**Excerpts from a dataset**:
***

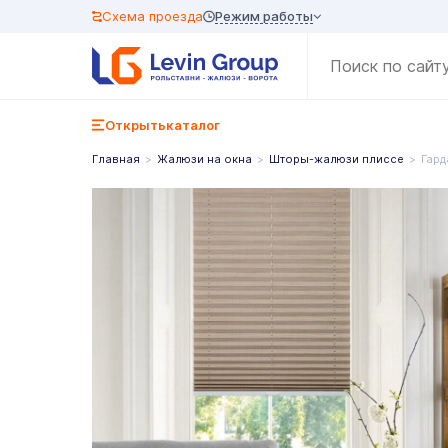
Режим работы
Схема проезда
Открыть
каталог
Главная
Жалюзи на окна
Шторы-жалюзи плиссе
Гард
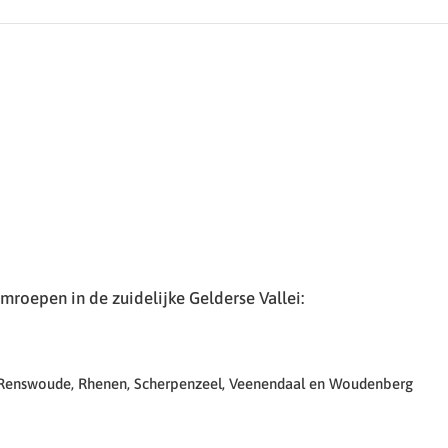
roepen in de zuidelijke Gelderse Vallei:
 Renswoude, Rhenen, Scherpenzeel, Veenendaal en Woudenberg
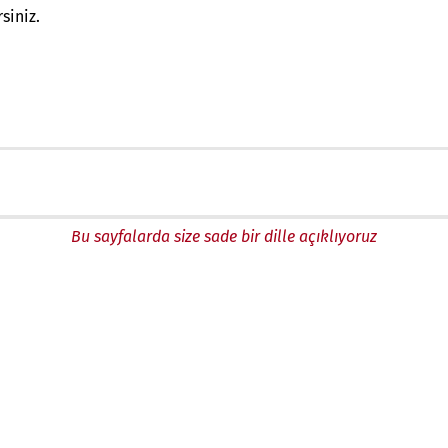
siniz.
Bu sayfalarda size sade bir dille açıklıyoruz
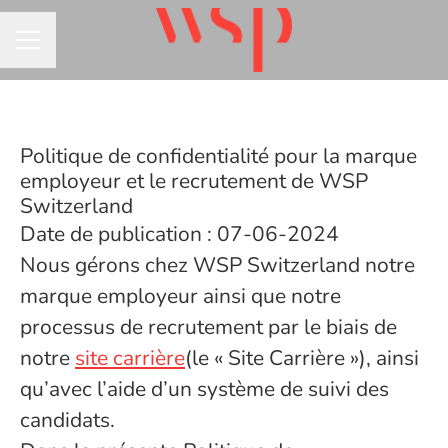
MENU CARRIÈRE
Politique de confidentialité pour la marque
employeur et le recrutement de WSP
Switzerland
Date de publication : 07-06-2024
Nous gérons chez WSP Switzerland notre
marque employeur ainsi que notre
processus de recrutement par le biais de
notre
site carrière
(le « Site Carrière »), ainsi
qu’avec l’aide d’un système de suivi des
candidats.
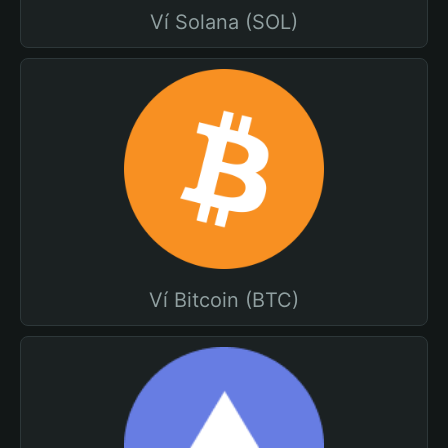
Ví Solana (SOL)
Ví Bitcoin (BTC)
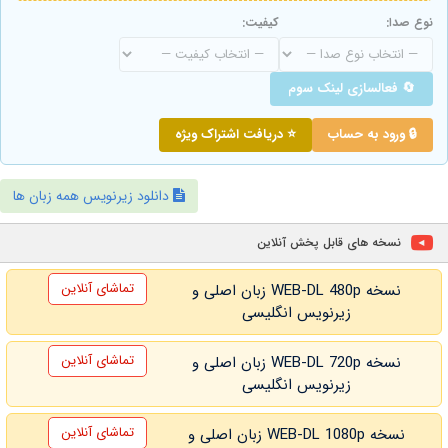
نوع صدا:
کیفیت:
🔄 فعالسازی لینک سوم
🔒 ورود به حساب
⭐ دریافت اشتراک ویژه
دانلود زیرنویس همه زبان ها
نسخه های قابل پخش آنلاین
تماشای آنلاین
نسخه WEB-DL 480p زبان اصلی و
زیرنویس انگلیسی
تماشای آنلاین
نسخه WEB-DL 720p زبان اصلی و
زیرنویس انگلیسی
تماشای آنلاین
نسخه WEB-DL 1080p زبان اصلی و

***

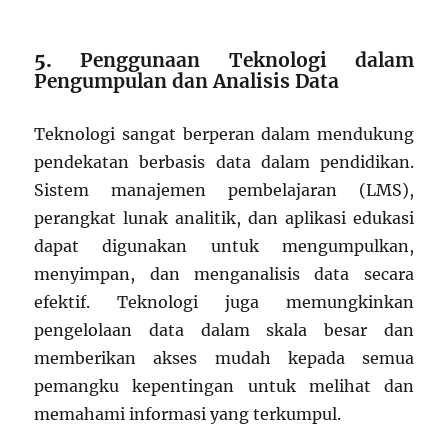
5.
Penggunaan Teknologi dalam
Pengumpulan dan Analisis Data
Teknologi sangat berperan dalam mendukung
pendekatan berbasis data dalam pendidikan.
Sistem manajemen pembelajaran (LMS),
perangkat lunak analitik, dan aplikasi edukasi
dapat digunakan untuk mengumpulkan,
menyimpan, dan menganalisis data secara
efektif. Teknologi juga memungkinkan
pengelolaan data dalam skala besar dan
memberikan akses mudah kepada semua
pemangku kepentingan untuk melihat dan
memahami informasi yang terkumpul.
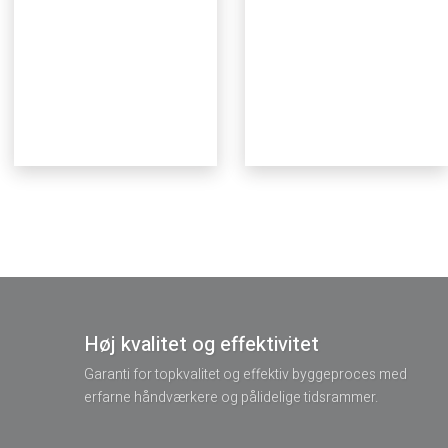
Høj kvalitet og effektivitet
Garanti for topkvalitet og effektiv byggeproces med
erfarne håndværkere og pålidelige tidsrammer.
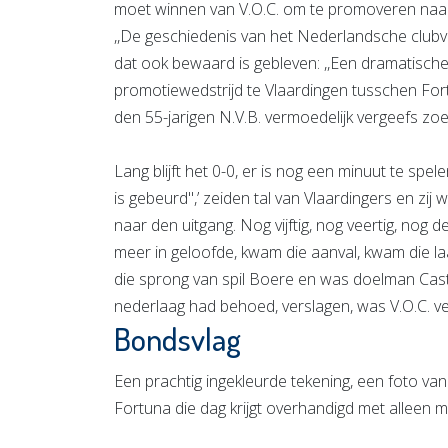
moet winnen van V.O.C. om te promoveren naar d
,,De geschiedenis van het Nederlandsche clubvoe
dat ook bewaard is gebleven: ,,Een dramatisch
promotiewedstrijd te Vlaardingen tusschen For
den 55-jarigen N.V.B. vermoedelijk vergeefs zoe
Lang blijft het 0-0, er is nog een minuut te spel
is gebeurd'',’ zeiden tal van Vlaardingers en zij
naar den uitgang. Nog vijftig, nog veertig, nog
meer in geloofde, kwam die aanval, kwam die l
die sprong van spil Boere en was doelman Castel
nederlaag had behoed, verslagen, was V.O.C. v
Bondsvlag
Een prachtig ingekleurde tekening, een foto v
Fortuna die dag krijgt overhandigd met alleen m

***

**Work order**: Could you output exactly the lines above, from the line with "Penggunaan Teknologi dalam" up to and including the line with "meer in geloofde, kwam die aanval, kwam die l", and nothing else, skipping the pictures?

**Answer section**:
Penggunaan Teknologi dalam
Pengumpulan dan Analisis Data
Teknologi sangat berperan dalam mendukung
pendekatan berbasis data dalam pendidikan.
Sistem manajemen pembelajaran (LMS),
perangkat lunak analitik, dan aplikasi edukasi
dapat digunakan untuk mengumpulkan,
menyimpan, dan menganalisis data secara
efektif. Teknologi juga memungkinkan
pengelolaan data dalam skala besar dan
memberikan akses mudah kepada semua
pemangku kepentingan untuk melihat dan
memahami informasi yang terkumpul.
Høj kvalitet og effektivitet
Garanti for topkvalitet og effektiv byggeproces med
erfarne håndværkere og pålidelige tidsrammer.
moet winnen van V.O.C. om te promoveren naar d
,,De geschiedenis van het Nederlandsche clubvoe
dat ook bewaard is gebleven: ,,Een dramatisch
promotiewedstrijd te Vlaardingen tusschen For
den 55-jarigen N.V.B. vermoedelijk vergeefs zoe
Lang blijft het 0-0, er is nog een minuut te spel
is gebeurd'',’ zeiden tal van Vlaardingers en zij
naar den uitgang. Nog vijftig, nog veertig, nog
meer in geloofde, kwam die aanval, kwam die l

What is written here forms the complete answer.